What you have to do:
Search the records for "when". Copy every line where it appears.

Given records:
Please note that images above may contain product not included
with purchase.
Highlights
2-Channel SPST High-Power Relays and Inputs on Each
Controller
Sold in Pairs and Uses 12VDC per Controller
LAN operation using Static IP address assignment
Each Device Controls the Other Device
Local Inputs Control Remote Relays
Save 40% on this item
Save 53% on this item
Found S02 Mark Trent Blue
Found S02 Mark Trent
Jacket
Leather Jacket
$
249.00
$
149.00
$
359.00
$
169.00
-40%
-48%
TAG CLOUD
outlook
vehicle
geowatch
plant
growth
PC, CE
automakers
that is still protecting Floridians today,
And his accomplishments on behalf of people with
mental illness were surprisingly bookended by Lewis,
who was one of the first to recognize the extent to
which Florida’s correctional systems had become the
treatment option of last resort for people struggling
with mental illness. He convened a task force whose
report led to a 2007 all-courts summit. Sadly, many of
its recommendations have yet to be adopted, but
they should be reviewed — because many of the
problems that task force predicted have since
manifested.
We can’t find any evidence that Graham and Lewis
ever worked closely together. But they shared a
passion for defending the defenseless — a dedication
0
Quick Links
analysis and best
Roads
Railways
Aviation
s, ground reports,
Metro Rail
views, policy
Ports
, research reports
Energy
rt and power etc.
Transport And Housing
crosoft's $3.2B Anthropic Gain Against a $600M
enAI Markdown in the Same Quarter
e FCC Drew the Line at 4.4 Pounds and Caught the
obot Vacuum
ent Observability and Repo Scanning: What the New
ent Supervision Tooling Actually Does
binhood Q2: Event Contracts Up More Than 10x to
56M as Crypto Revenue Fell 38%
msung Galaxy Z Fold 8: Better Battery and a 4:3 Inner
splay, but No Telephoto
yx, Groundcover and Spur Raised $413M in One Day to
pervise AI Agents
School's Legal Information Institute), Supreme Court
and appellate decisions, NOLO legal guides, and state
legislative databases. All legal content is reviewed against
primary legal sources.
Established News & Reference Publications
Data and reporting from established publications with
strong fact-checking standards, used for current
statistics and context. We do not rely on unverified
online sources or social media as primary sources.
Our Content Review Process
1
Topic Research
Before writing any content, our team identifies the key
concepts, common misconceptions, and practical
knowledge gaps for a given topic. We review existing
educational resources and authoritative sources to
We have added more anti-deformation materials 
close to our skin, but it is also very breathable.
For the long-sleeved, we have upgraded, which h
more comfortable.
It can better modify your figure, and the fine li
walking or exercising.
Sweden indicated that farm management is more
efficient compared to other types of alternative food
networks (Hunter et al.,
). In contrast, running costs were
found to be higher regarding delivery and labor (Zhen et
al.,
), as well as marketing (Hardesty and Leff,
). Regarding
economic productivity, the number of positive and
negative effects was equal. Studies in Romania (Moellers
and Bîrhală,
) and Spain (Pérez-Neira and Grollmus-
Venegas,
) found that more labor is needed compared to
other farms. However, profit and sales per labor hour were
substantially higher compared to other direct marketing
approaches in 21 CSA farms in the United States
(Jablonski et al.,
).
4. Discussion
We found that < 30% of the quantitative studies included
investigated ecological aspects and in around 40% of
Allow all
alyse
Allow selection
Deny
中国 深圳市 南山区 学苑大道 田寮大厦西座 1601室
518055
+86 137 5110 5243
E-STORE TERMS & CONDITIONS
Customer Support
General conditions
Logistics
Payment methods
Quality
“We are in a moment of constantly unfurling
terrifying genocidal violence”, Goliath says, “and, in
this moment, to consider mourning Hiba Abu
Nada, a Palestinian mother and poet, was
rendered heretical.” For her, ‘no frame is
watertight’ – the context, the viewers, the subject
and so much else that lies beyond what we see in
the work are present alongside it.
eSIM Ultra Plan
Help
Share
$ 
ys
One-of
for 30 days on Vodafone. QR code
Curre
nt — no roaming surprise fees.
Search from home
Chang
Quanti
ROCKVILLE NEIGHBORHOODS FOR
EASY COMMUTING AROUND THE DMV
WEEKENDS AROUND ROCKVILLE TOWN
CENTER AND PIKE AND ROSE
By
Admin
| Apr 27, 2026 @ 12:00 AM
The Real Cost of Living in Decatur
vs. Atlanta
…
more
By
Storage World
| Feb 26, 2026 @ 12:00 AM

--

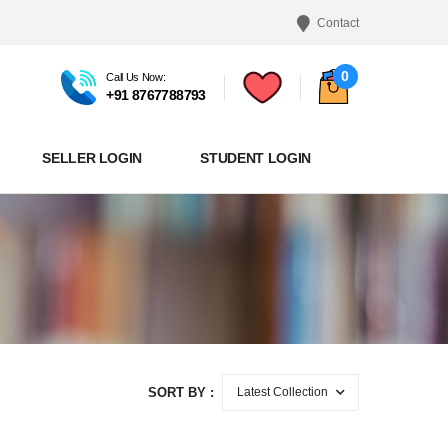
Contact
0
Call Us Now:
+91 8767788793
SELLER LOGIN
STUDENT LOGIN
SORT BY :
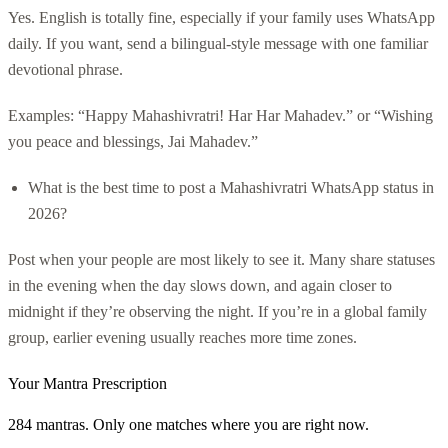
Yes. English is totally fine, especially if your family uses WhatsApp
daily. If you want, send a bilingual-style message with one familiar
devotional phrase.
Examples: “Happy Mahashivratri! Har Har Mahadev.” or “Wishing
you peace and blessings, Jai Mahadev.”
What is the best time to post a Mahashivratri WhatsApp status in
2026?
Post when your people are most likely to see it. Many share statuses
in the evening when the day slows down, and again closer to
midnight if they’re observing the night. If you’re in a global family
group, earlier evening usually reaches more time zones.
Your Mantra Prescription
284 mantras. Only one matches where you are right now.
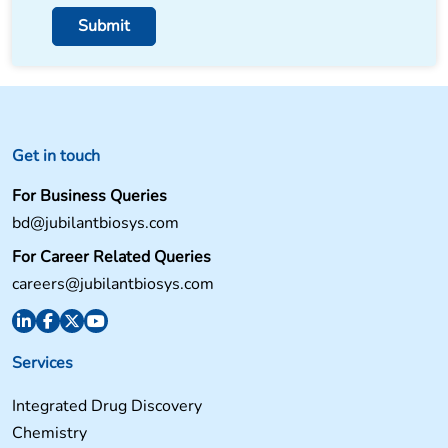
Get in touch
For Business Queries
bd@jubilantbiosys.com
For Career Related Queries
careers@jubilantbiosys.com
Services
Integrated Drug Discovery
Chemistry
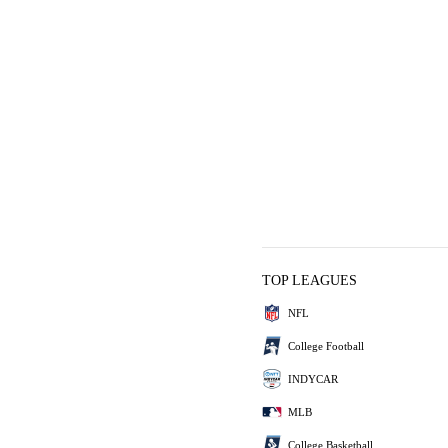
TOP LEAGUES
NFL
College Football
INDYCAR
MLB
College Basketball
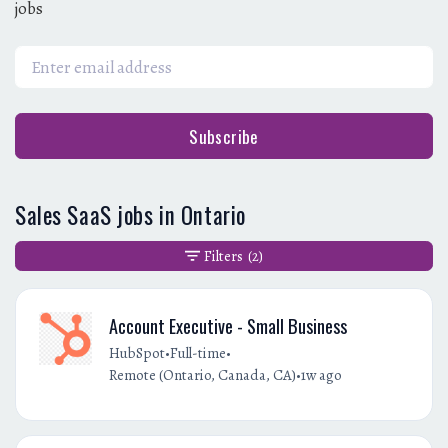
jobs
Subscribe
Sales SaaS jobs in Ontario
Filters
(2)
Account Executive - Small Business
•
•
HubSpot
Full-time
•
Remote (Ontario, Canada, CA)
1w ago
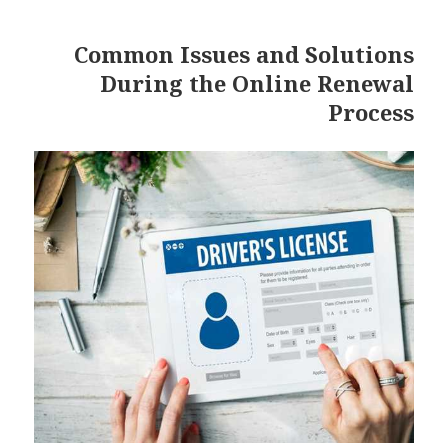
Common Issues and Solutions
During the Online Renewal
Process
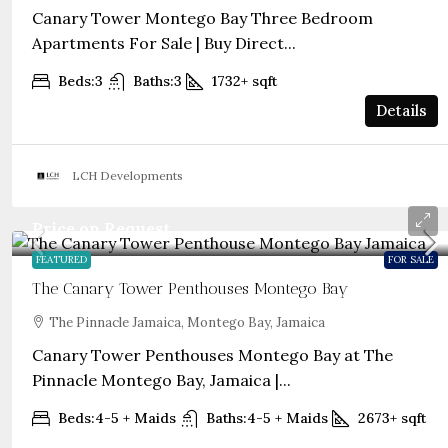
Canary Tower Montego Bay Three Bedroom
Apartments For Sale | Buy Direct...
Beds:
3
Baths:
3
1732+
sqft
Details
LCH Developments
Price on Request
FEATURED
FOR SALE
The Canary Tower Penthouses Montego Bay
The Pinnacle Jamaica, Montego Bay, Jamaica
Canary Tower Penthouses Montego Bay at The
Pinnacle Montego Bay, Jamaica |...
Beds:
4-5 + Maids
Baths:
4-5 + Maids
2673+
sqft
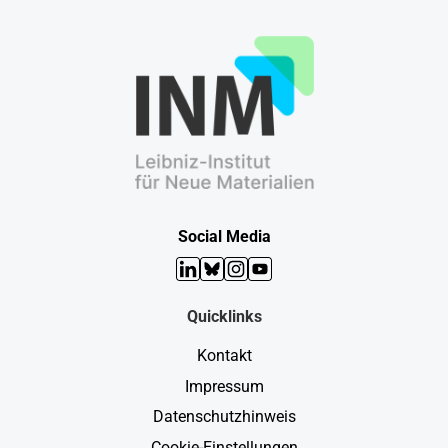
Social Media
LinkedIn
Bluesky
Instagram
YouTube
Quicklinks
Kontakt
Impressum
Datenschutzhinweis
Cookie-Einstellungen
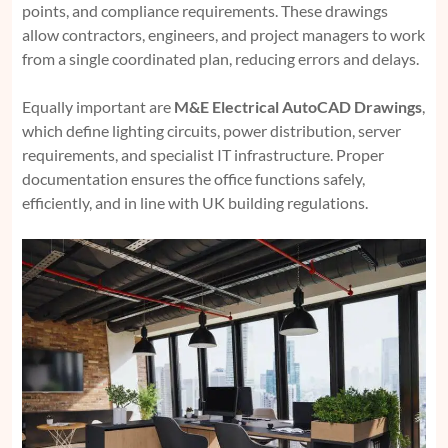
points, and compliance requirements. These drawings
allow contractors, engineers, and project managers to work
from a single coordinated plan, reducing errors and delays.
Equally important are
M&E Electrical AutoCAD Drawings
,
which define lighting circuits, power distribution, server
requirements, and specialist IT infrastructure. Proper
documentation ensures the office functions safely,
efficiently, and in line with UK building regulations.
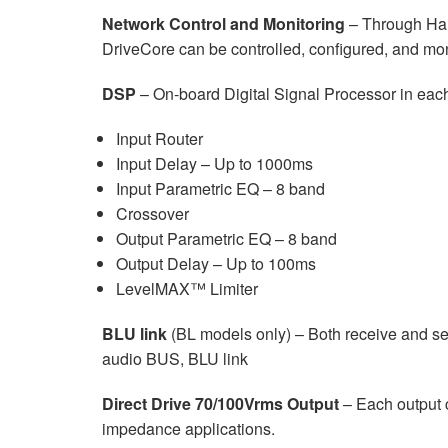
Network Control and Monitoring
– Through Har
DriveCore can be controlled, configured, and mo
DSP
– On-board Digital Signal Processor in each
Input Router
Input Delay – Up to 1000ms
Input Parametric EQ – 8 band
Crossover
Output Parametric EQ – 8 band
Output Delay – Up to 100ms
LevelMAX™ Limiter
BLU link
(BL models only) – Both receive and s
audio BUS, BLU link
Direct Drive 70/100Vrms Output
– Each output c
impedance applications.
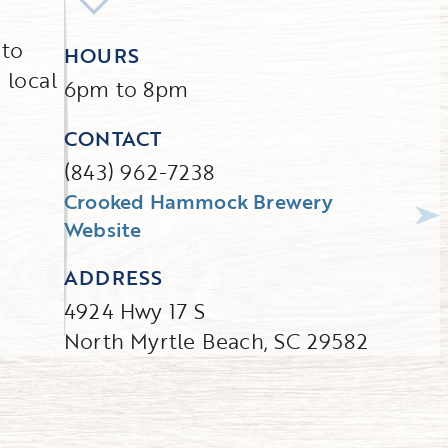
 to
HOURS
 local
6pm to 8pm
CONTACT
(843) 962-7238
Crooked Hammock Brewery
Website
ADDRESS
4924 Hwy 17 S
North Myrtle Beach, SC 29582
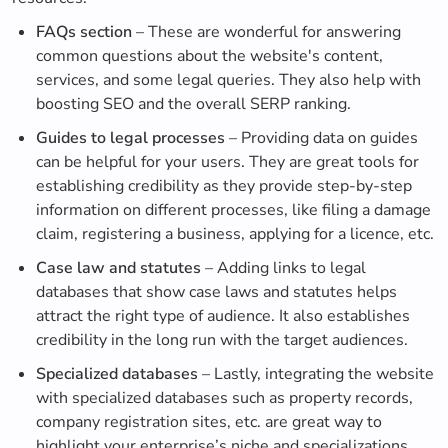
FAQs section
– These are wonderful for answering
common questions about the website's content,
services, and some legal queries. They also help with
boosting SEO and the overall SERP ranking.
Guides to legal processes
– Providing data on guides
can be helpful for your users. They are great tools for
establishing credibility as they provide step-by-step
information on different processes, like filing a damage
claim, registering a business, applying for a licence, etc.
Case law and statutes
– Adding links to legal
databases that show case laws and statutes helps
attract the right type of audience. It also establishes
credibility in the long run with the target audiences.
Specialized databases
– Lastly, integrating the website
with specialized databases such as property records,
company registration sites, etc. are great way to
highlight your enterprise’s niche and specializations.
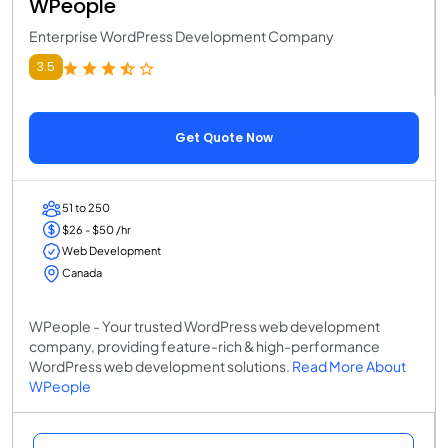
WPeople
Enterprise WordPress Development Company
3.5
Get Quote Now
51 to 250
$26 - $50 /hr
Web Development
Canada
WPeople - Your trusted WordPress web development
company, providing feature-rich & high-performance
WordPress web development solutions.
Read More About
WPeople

Written answer:
Post when your people are most likely to see it. Many share statuses
in the evening when the day slows down, and again closer to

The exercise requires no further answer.